[Start of Attachment]

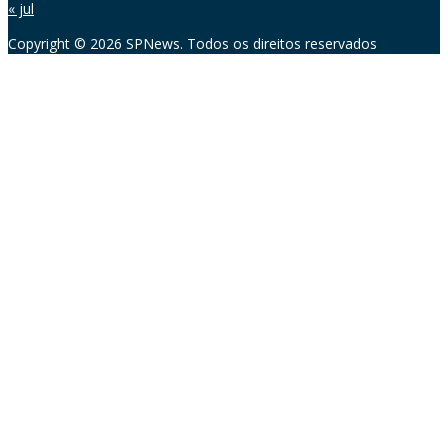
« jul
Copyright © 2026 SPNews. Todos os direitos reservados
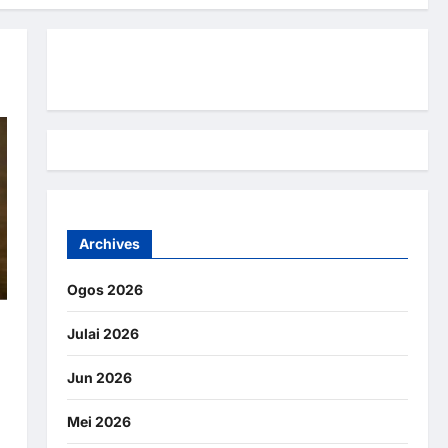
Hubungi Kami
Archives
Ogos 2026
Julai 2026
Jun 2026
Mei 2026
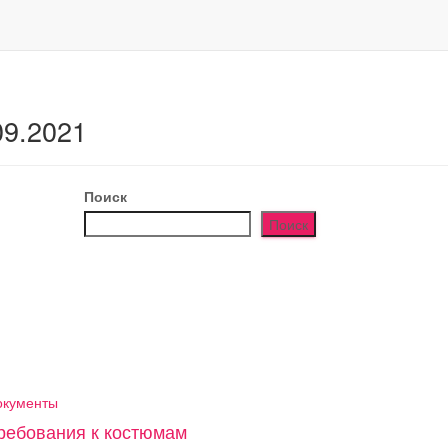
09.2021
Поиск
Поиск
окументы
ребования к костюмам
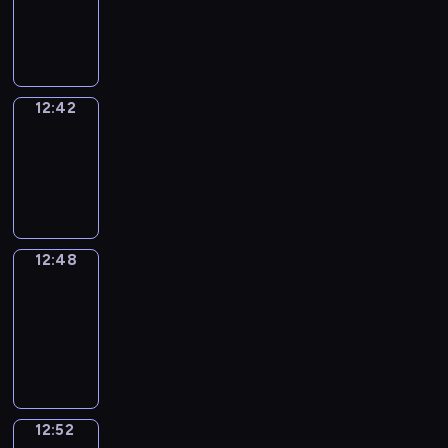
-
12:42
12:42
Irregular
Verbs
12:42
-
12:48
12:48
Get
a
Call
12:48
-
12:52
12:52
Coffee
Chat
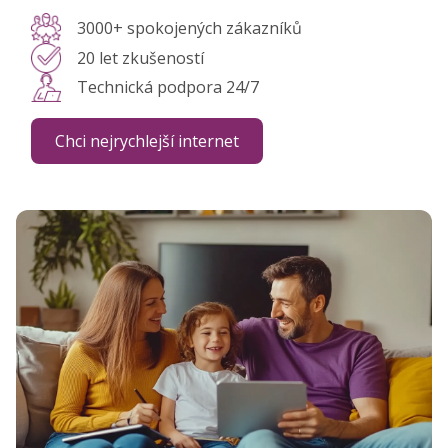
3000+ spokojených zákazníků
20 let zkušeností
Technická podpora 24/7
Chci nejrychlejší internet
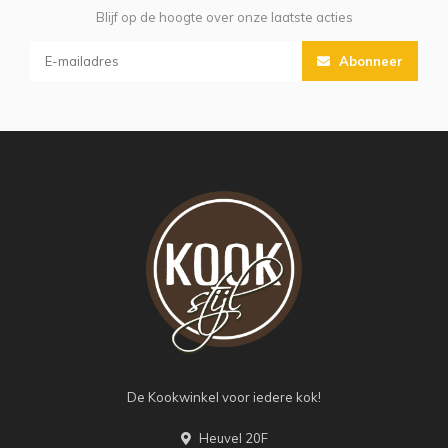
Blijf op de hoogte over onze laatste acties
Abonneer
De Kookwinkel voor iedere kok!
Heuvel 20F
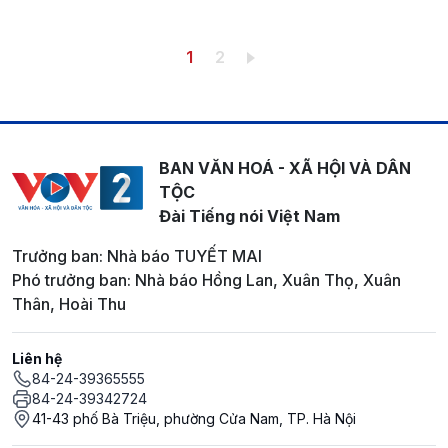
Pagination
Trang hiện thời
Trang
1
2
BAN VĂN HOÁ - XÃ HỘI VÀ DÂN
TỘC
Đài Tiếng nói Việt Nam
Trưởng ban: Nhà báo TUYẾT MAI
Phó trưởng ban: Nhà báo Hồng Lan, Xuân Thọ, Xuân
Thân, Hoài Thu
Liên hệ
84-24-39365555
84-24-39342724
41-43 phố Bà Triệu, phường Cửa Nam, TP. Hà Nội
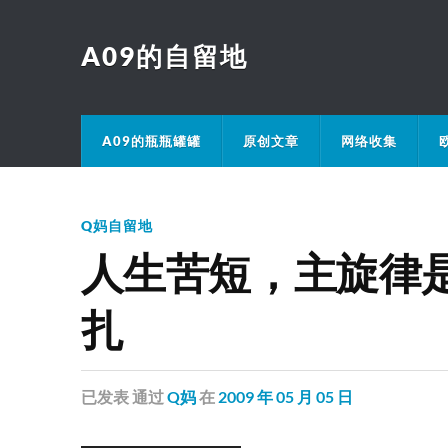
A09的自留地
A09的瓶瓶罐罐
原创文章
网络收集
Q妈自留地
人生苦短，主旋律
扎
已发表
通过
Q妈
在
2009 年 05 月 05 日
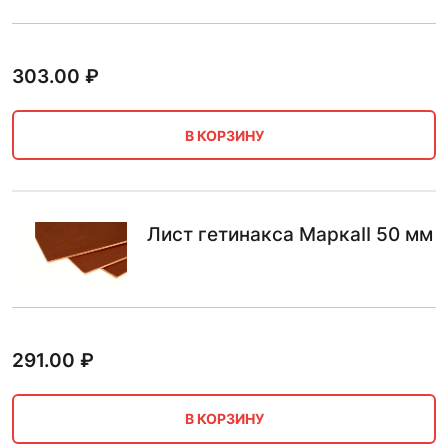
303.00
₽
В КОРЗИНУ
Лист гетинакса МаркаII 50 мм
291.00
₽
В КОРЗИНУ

[End of Attachment]

§ Activity: Line by line, print the records above exactly, skipping each picture.

§ Your solution:
« jul
Copyright © 2026 SPNews. Todos os direitos reservados
Hubungi Kami
Archives
Ogos 2026
Julai 2026
Jun 2026
Mei 2026
09.2021
Поиск
Поиск
окументы
ребования к костюмам
-
12:42
12:42
Irregular
Verbs
12:42
-
12:48
12:48
Get
a
Call
12:48
-
12:52
12:52
Coffee
Chat
3000+ spokojených zákazníků
20 let zkušeností
Technická podpora 24/7
Chci nejrychlejší internet
Blijf op de hoogte over onze laatste acties
Abonneer
De Kookwinkel voor iedere kok!
Heuvel 20F
Pagination
Trang hiện thời
Trang
1
2
BAN VĂN HOÁ - XÃ HỘI VÀ DÂN
TỘC
Đài Tiếng nói Việt Nam
Trưởng ban: Nhà báo TUYẾT MAI
Phó trưởng ban: Nhà báo Hồng Lan, Xuân Thọ, Xuân
Thân, Hoài Thu
Liên hệ
84-24-39365555
84-24-39342724
41-43 phố Bà Triệu, phường Cửa Nam, TP. Hà Nội
A09的自留地
A09的瓶瓶罐罐
原创文章
网络收集
Q妈自留地
人生苦短，主旋律
扎
已发表
通过
Q妈
在
2009 年 05 月 05 日
303.00
₽
В КОРЗИНУ
Лист гетинакса МаркаII 50 мм
291.00
₽
В КОРЗИНУ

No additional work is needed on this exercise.